I saw the first sign on top of the fridge: smaller than a grain of rice, and dark brown in colour: a mouse turd. But smaller than the average mouse turd. Which made me wonder if it might have been emitted from a shrew or vole… There was no question that some member of the rodent family had been in the house. Then I caught a whiff of putrid decay. I couldn’t tell where it was coming from, but trusted that all would be revealed in due time. Since I had a lot to do upon arrival at Monkey Valley, I let the matter lie… (but not the turd!).
Turd denial
That evening and the next day I discovered more turds, in the usual places: on the window sill by the kitchen sink, on the peach satiny loveseat (always an attractive place for rodents, and who can blame them), on the floor at the edges of the living room, on the window ledge in the upstairs bathroom. They varied in colour from reddish-brown to black. With one turd I could be in denial, and hope it might have just fallen out from a crack in the logs, and actually be an old turd. But with all these turds on places I had cleaned and swept only a week ago, there was no denying it was new rodent activity.

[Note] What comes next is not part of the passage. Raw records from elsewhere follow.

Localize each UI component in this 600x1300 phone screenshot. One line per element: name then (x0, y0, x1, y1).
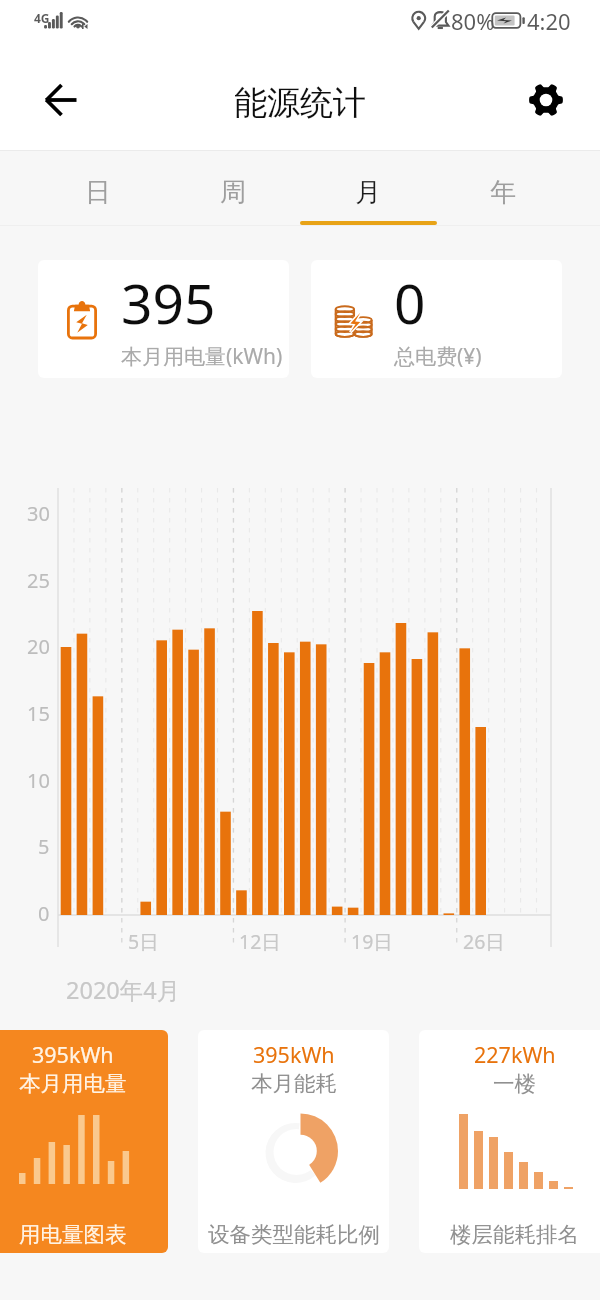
button[interactable]: 227kWh (419, 1030, 600, 1253)
staticText: 227kWh (474, 1040, 556, 1069)
button[interactable]: Settings (518, 72, 574, 128)
staticText: 395 (121, 265, 216, 340)
staticText: 周 (220, 176, 246, 209)
button[interactable]: 日 (30, 155, 165, 230)
staticText: 设备类型能耗比例 (208, 1221, 380, 1248)
staticText: 19日 (351, 928, 393, 955)
button[interactable]: 月 (300, 155, 435, 230)
staticText: 一楼 (493, 1070, 536, 1097)
staticText: 日 (85, 176, 111, 209)
staticText: 15 (27, 700, 50, 727)
staticText: 0 (394, 265, 426, 340)
staticText: 5日 (128, 928, 159, 955)
staticText: 0 (38, 900, 50, 927)
button[interactable]: 395 (38, 260, 289, 378)
staticText: 395kWh (32, 1040, 114, 1069)
button[interactable]: 年 (435, 155, 570, 230)
staticText: 楼层能耗排名 (450, 1221, 579, 1248)
staticText: 能源统计 (234, 82, 366, 124)
staticText: 10 (27, 767, 50, 794)
staticText: 80% (451, 6, 495, 36)
staticText: 年 (490, 176, 516, 209)
staticText: 2020年4月 (66, 974, 181, 1006)
staticText: 4G (34, 10, 50, 26)
staticText: 月 (355, 176, 381, 209)
staticText: 本月能耗 (251, 1070, 337, 1097)
staticText: 用电量图表 (19, 1221, 127, 1248)
staticText: 395kWh (253, 1040, 335, 1069)
staticText: 本月用电量(kWh) (121, 342, 283, 371)
staticText: 4:20 (527, 6, 571, 36)
button[interactable]: 395kWh (198, 1030, 389, 1253)
staticText: 25 (27, 567, 50, 594)
staticText: 12日 (239, 928, 281, 955)
button[interactable]: 0 (311, 260, 562, 378)
button[interactable]: Back (30, 69, 92, 131)
staticText: 20 (27, 633, 50, 660)
button[interactable]: 周 (165, 155, 300, 230)
button[interactable]: 395kWh (0, 1030, 168, 1253)
staticText: 5 (38, 833, 50, 860)
staticText: 本月用电量 (19, 1070, 127, 1097)
staticText: 30 (27, 500, 50, 527)
staticText: 26日 (463, 928, 505, 955)
staticText: 总电费(¥) (394, 342, 482, 371)
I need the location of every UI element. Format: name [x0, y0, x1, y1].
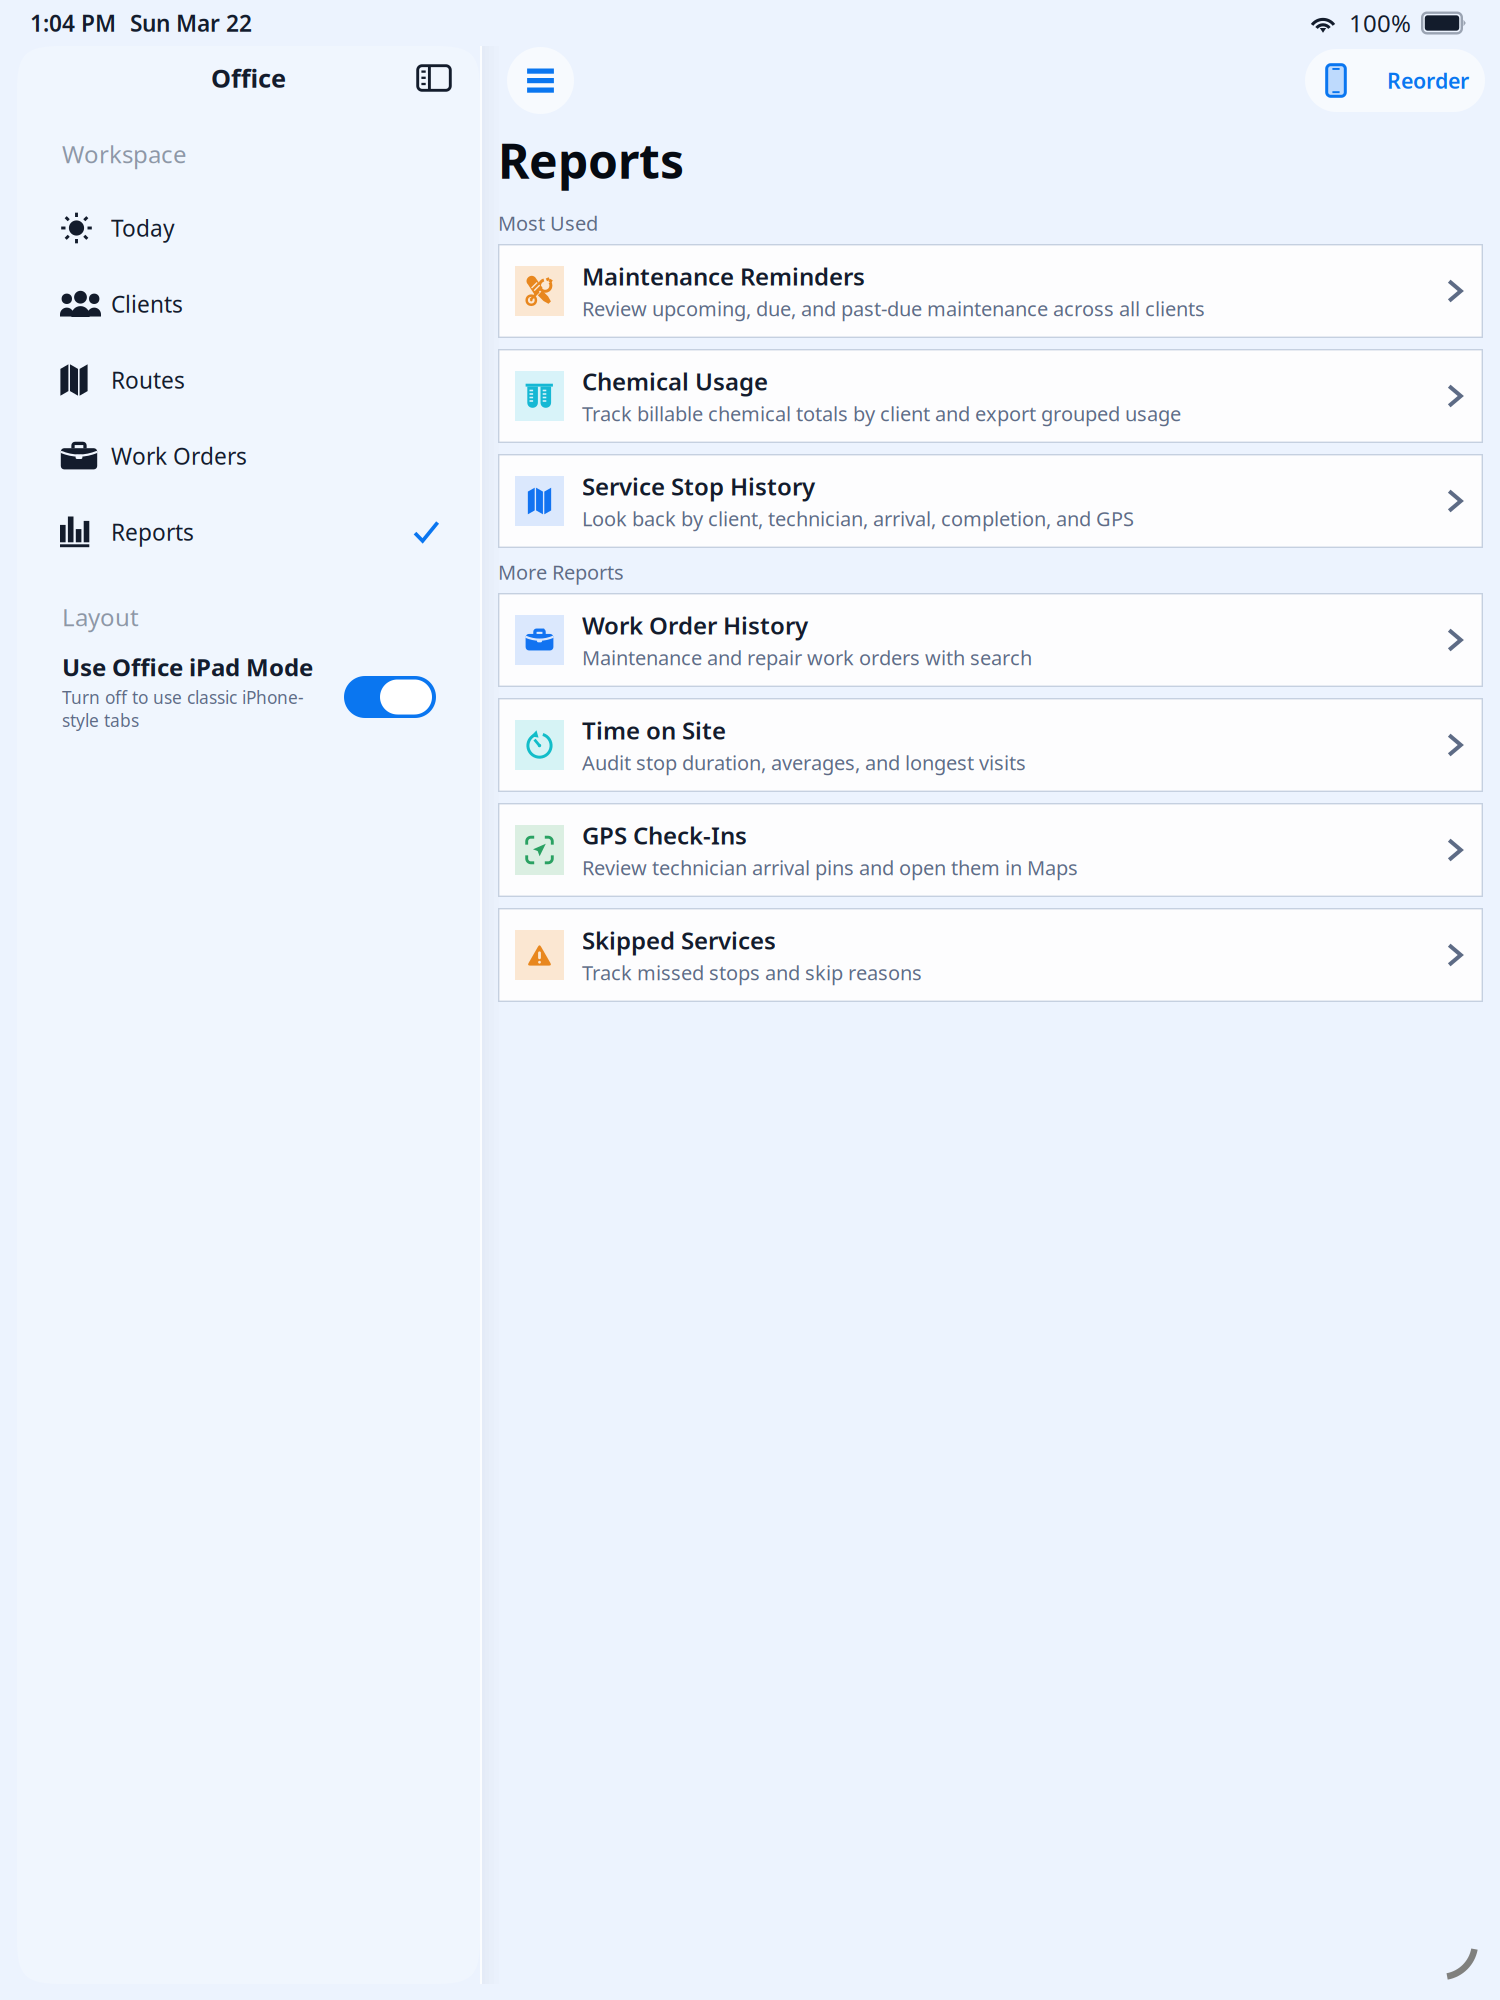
button[interactable]: Toggle Sidebar: [406, 50, 462, 106]
button[interactable]: Today: [17, 190, 480, 266]
staticText: Service Stop History: [582, 470, 815, 502]
staticText: Time on Site: [582, 714, 726, 746]
button[interactable]: GPS Check-Ins: [498, 803, 1483, 897]
staticText: Layout: [62, 601, 139, 633]
staticText: style tabs: [62, 709, 139, 732]
staticText: Work Order History: [582, 609, 808, 641]
staticText: Track missed stops and skip reasons: [582, 959, 922, 986]
staticText: Skipped Services: [582, 924, 776, 956]
staticText: Chemical Usage: [582, 365, 768, 397]
staticText: Look back by client, technician, arrival…: [582, 505, 1134, 532]
staticText: Maintenance and repair work orders with …: [582, 644, 1032, 671]
button[interactable]: Work Order History: [498, 593, 1483, 687]
staticText: More Reports: [498, 559, 624, 585]
staticText: Today: [111, 213, 175, 243]
button[interactable]: Service Stop History: [498, 454, 1483, 548]
staticText: Office: [211, 61, 286, 95]
staticText: Clients: [111, 289, 183, 319]
staticText: Routes: [111, 365, 185, 395]
button[interactable]: Reports: [17, 494, 480, 570]
button[interactable]: Reorder: [1305, 49, 1485, 112]
staticText: Turn off to use classic iPhone-: [62, 686, 304, 709]
button[interactable]: Use Office iPad Mode: [17, 635, 480, 732]
staticText: Reorder: [1387, 66, 1469, 95]
staticText: Review upcoming, due, and past-due maint…: [582, 295, 1205, 322]
button[interactable]: Show Sidebar: [507, 47, 574, 114]
staticText: Use Office iPad Mode: [62, 651, 313, 683]
staticText: GPS Check-Ins: [582, 819, 747, 851]
staticText: Review technician arrival pins and open …: [582, 854, 1078, 881]
staticText: Maintenance Reminders: [582, 260, 865, 292]
button[interactable]: Routes: [17, 342, 480, 418]
staticText: Audit stop duration, averages, and longe…: [582, 749, 1026, 776]
staticText: Sun Mar 22: [130, 8, 252, 38]
button[interactable]: Chemical Usage: [498, 349, 1483, 443]
button[interactable]: Clients: [17, 266, 480, 342]
staticText: Reports: [498, 128, 684, 192]
button[interactable]: Skipped Services: [498, 908, 1483, 1002]
staticText: 100%: [1349, 7, 1411, 39]
button[interactable]: Time on Site: [498, 698, 1483, 792]
button[interactable]: Maintenance Reminders: [498, 244, 1483, 338]
staticText: Work Orders: [111, 441, 247, 471]
button[interactable]: Work Orders: [17, 418, 480, 494]
staticText: Reports: [111, 517, 194, 547]
staticText: 1:04 PM: [30, 8, 116, 38]
staticText: Most Used: [498, 210, 598, 236]
staticText: Workspace: [62, 138, 187, 170]
staticText: Track billable chemical totals by client…: [582, 400, 1181, 427]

Then came further proof, in my footwear by the door. In one slipper was a small piece of rodent bait, carried and stored there by the enterprising creature. In the toe of my snowboot I found an almond, chewed by tiny teeth at either end. The little animal had been caching food for the winter. This is a little bit delightful, giving me a glimpse into the ways of the wild creature, while also annoying me because it’s not really possible to wash all my shoes every time I come home to Monkey Valley, and who wants to put her foot in a shoe where there has recently been mouse turds and rodent poison?
Still, I let the mystery continue to unravel. The second morning home, I had some phone calls to make, outside on the top balcony, in the -6 degree morning. So I put on my snow boots and parka, and spent almost an hour on the phone calls. When I went back downstairs to put my snow boots away under the shelf, I noticed a greyish shadow. Aha!, I thought. I bet that’s the little creature. And it was, a little grey mouse with brown fur on its back. Very desiccated. It must have eaten some of the poison. I was glad the mystery was solved, and that the mouse would no longer be leaving little turds all over the place.
Ahimsa: the practice of non-harming
(If this seems callous to you, dear reader, I hope it might improve your opinion of me if I tell you how I have struggled over the years with humane ways of catching mice in live traps, and releasing them into the wild, and crying when Donald catches and kills them. It is not something I take lightly, to kill a mouse, and in the end I decided that having a hygenic space was more important to me than the life of the mouse. This is the one exception I make to my practice of ahimsa or non-harming of other living creatures. It sounds like an excuse, and I know the Jains would do it better. But I do lay each little corpse under a tree outside and wish it blessings on its soul.)
Then I noticed something that almost made me throw up. There were white things, bigger than a grain of rice, all around the mouse. They weren’t moving. Luckily. But there was no doubting they were maggots. Yuck!!! One of the grossest, most disgusting things on earth, in my experience. I guess they must have frozen to death before they could spread very far. A point in favour of letting the house get cold while I am away…
So the immediate order of business was to get rid of the mouse and maggots, and clean up all around there. The universe has such nice ways of showing me I am not in control… I sometimes wonder (well, often, actually) what the hell I’m doing here! But then there’s silent snow falling through the trees, or a deep, starry black night, and I’m glad to be at Monkey Valley.